Nota: Filme exibido para os associados no dia 17/08/24
Sinopse: Undine trabalha em Berlim como historiadora e guia para o desenvolvimento da cidade. Mas sob a aparência de sua vida pacata esconde-se um velho mito: se o homem que Undine ama a trai, ela tem que matá-lo e voltar para a água de onde ela veio.
Christian Petzold é um cineasta interessado mais na transição entre o verossímil ao gênero fantástico e fazendo com que determinados mitos obtenham algum fundamento. No ótimo "Afire" (2023), o gênero fantástico vindo da literatura se funde com os dilemas e adversidades da realidade em que os protagonistas daquele filme se encontram e se criando ali um belo estudo sobre o comportamento humano perante até mesmo aos sentimentos, por vezes, quase nunca correspondidos. Em seu filme anterior, "Undine" (2024), o cineasta abre um leque de diversas possiblidades de uma relação amorosa que desencadeia diversas teorias sobre a real natureza da protagonista.
Na trama, Undine (Paula Beer) trabalha como historiadora e dá palestras sobre o desenvolvimento urbano de Berlim. Mas quando o homem que ela ama a deixa, o mito antigo lhe alcança. Porém, antes disso, ela conhece uma nova paixão, mas ao mesmo tempo não escapando de sua misteriosa natureza.
Mais do que um simples romance, Christian Petzold fala sobre a própria Alemanha em si, construída através de mitos, heróis, políticos e mudanças de governo ao longo dos séculos. No primeiro caso, por exemplo, esse é representado pela própria protagonista, cujo seu nome se baseia no famoso mito de Undine, a ninfa do amor que vive nas águas. Ela adquire forma humana quando se relaciona com um ser humano, mas uma vez que essa relação não dá certo ela o mata e logo em seguida volta para as águas.
Se a pessoa vai assistir esse filme sem as informações acima logo irá achar que a história poderá se enveredar para um filme de suspense ou até mesmo policial. Isso ocorre devido ao fato de os primeiros minutos a protagonista fazer uma declaração pesada para o seu ex e fazendo com que obtenha a nossa atenção para vermos até onde isso irá chegar. Porém, uma vez que ela conhece um novo amor o filme se envereda para um outro caminho.

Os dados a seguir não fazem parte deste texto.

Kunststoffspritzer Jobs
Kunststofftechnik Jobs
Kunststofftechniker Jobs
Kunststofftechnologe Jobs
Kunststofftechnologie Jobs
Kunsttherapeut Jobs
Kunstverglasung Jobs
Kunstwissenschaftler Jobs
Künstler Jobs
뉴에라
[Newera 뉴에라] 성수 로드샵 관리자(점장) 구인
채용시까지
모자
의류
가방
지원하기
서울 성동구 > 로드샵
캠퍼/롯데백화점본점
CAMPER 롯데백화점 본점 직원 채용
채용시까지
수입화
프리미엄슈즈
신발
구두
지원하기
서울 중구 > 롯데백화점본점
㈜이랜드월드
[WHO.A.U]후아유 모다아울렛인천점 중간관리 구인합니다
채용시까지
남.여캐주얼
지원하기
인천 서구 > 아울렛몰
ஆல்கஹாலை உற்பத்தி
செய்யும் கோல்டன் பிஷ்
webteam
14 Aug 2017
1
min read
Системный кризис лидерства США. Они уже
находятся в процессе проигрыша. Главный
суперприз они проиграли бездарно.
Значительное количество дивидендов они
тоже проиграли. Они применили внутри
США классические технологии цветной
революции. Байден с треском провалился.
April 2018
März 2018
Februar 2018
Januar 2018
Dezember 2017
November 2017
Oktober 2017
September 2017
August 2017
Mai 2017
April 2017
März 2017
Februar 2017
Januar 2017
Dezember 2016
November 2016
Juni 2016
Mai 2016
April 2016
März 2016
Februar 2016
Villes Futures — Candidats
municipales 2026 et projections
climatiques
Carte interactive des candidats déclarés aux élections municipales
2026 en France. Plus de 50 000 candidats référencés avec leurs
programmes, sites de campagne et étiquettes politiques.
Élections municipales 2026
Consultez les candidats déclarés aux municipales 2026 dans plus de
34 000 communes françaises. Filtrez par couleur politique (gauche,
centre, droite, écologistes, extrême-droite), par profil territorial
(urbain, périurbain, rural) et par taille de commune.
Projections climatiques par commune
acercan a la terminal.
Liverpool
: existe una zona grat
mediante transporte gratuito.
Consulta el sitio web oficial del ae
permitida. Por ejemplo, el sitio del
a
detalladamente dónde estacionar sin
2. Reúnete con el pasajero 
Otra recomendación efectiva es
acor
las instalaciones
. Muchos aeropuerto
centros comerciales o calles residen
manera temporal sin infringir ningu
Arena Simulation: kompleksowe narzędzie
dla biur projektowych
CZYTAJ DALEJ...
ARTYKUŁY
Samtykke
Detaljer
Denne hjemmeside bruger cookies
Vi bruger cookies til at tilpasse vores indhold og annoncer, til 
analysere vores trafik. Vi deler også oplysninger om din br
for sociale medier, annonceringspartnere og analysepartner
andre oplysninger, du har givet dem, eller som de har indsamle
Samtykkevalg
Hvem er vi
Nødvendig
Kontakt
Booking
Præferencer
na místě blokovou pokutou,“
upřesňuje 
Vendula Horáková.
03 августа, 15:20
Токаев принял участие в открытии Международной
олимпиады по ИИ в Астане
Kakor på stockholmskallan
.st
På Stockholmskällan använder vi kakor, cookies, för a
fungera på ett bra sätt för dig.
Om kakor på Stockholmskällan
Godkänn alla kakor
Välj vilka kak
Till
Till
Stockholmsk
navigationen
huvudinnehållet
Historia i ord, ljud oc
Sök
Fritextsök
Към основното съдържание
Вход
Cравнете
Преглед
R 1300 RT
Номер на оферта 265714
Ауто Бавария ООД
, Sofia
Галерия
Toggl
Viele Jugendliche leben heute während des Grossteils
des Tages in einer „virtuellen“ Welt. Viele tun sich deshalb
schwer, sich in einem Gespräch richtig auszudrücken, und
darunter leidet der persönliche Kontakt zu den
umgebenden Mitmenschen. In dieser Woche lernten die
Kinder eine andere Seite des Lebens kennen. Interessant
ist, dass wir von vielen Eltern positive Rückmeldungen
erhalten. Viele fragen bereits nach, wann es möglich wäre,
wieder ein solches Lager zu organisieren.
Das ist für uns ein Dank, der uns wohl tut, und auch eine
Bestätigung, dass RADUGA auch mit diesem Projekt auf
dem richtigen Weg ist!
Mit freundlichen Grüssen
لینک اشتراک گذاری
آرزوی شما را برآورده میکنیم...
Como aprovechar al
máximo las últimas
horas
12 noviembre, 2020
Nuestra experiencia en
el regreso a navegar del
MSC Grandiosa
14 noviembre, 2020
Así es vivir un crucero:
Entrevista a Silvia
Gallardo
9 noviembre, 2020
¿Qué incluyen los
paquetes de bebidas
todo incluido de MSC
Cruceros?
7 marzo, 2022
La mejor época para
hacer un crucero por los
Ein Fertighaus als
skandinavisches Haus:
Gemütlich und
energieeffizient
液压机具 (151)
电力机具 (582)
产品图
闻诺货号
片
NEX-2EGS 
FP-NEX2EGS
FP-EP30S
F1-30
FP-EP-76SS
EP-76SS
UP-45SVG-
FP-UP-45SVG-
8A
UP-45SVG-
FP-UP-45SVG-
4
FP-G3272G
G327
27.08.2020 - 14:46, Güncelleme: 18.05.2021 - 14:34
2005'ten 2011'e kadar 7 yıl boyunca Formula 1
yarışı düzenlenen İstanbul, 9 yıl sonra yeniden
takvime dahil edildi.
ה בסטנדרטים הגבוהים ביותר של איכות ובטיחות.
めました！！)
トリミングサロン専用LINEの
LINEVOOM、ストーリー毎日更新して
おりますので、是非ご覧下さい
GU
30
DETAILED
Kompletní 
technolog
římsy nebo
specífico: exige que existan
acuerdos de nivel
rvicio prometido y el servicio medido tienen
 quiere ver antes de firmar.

Na medida em que essa relação avança Christian Petzold constrói um enredo que nos leva a crer que algo estranho está no ar e que a qualquer momento a história de amor possa virar uma grande tragédia. Tudo isso baseado na ação e reação dos seus personagens, onde os olhares falam mais por si do que meras palavras, principalmente em uma cena importante que ocorre em uma ponte e se tornando uma das partes mais importantes da obra. É aí então que o realizador nos coloca em dúvida sobre o que estamos assistindo.
O filme nos deixa em dúvida se estamos testemunhando algo que realmente aconteceu ou se não passa de algum sonho febril de alguns dos personagens. Essa teoria se fortalece ainda mais quando o real se torna secundário e fazendo com que o mito alemão ganhe corpo dentro da história e ganhando assim novas camadas. Se o cruzamento entre fantasia e realidade se torna eficaz isso não se deve somente ao seu realizador, como também aos interpretes Paula Beer e Franz Rogowski que dão ao máximo de si em quase todas as cenas.
O ato final, enfim, fecha um círculo e se alinhando com perfeição com relação ao mito, mesmo se passando em tempos contemporâneos da Alemanha. Ao meu ver, o realizador quer nos dizer que as cidades sempre irão obter a sua metamorfose, mas as velhas histórias sempre estarão lá para se reerguer das águas e nos dizer para jamais subestimarmos determinadas velhas crenças, mesmo quando elas se tornam cada vez mais infundadas hoje em dia. "Undine" é mais um belo trabalho de Christian Petzold, onde o realismo se torna um mero detalhe e a força de um mito se torna a força matriz dentro do filme.